Gün boyu süren açlığın ardından iftarda mideyi bir anda doldurmanın hem sağlık sorunlarına hem de kilo alımına sebep olabileceğini söyleyen Uzman Diyetisyen Gülen Mavi Canlı, beslenme konusunda şu önerilerde bulundu:
“İftara öncelikle bir kase çorba ile başlanmalı,10-15 dakikalık bir ara verilmeli, daha sonra yağ oranı düşük, lif oranı yüksek, protein içeren, vitamin- mineral acısından dengeli bir öğün tüketmeliyiz. İftarda et, tavuk ya da balık yanında sebze yemekleri ve salata, yoğurt tüketmeliyiz. Bu ayda eğer ağırlıklı olarak et ve et ürünleri tüketeceksek, kızartma ve kavurma gibi et seçeneklerini değil, haşlama, ızgara gibi daha çok beyaz ete ağırlık vererek beslenilmelidir. İftardan bir ya da iki saat sonra iki ara öğün yapılmalıdır. Ara öğün olarak süt, yoğurt ya da kefir yanında 2-3 adet ceviz yada 5-6 adet badem veya meyve gibi sağlıklı atıştırmalıklar tercih edilmelidir.
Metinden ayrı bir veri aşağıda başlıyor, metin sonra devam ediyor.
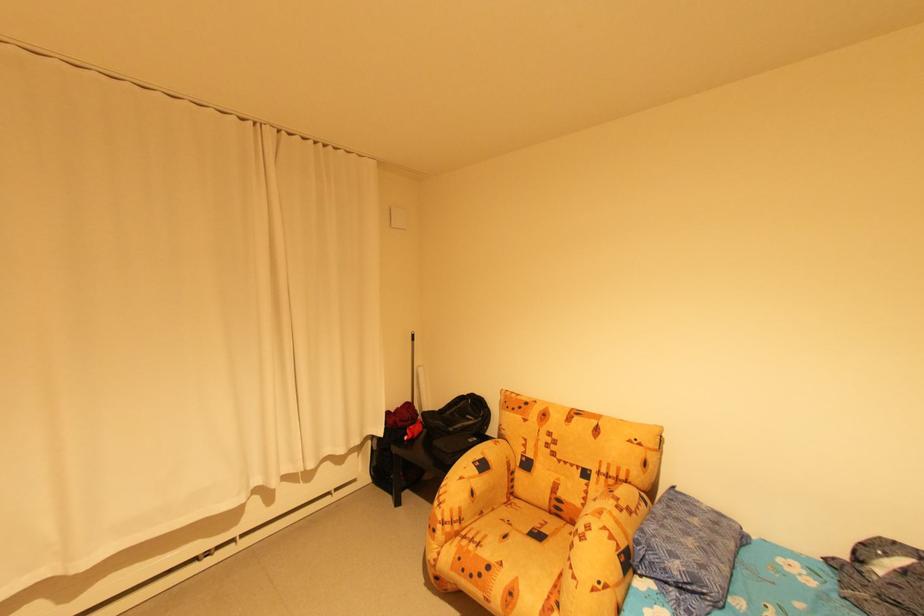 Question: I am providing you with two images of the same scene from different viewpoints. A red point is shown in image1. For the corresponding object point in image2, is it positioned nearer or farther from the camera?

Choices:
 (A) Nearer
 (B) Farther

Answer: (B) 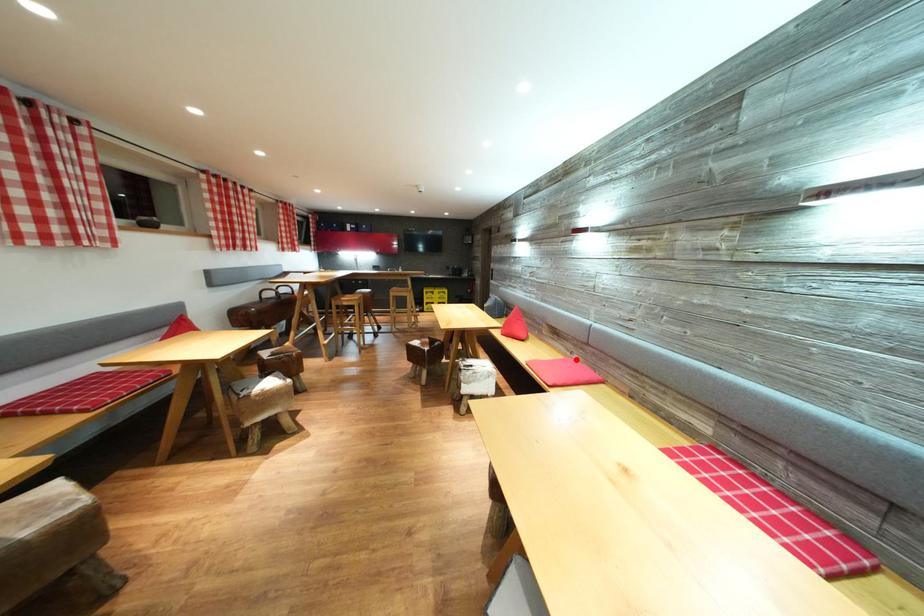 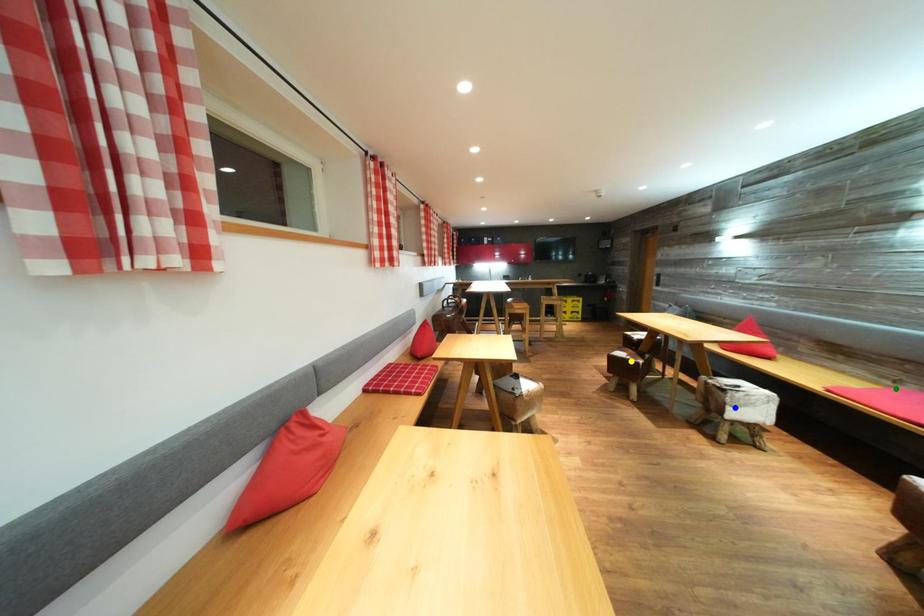 Question: I am providing you with two images of the same scene from different viewpoints. A red point is marked on the first image. You are given multiple points on the second image. Which point in image 2 is actually the same real-world point as the red point in image 1?

Choices:
 (A) yellow point
 (B) blue point
 (C) green point

Answer: (C) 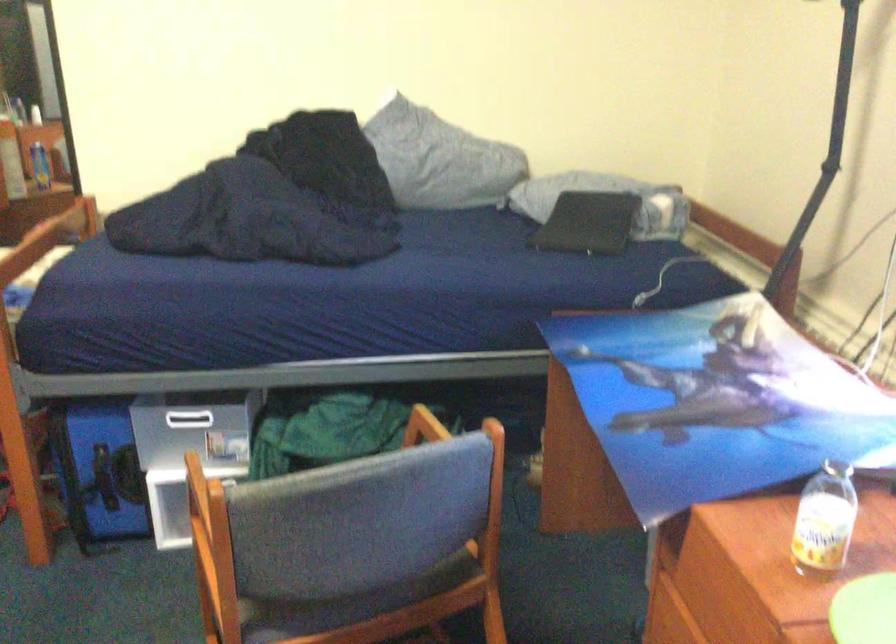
Ara öğün yerine, haftada bir ya da iki defa tatlı tüketilebilir. Eğer tatlı tüketeceksek, iftardan bir ya da iki saat sonra tüketilmelidir. İftarda uzun süre aç kalınması nedeniyle kan şekeri düşük seviyededir, kan şekerini ani yükseltecek ; hamurlu tatlılar ve ağır şerbetli tatlılar yerine sütlü tatlılar ve meyveli tatlılar tüketmeliyiz. Kan şekerimizi dengede tutabilmemiz için ,mutlaka iftardan sonra 45 dakikalık yürüyüş yapılmalıdır. Uzun süre aç kalmak bağışıklık sistemimizin zayıflamasına neden olur. İçecek olarak gazlı ve şekerli içeceklerden kaçınılmalı, su ve bitki çayları, ayran gibi sağlıklı içecekler tercih etmeliyiz. Ramazan ayında bağışıklık sistemimizi güçlendirmek için, 2-2.5 litre su tüketimi, c vitamini içeren besinler, omega 3 ,probiyotikler, d vitamini içeren besinler ve zencefil zerdeçal gibi baharatları tüketmeliyiz. Sonuç olarak Ramazan ayında oruç tutarken sağlıklı ve zinde kalabilmek, huzurlu olabilmek için, yeterli ve dengeli beslenmeliyiz. Herkese hayırlı Ramazanlar dilerim.”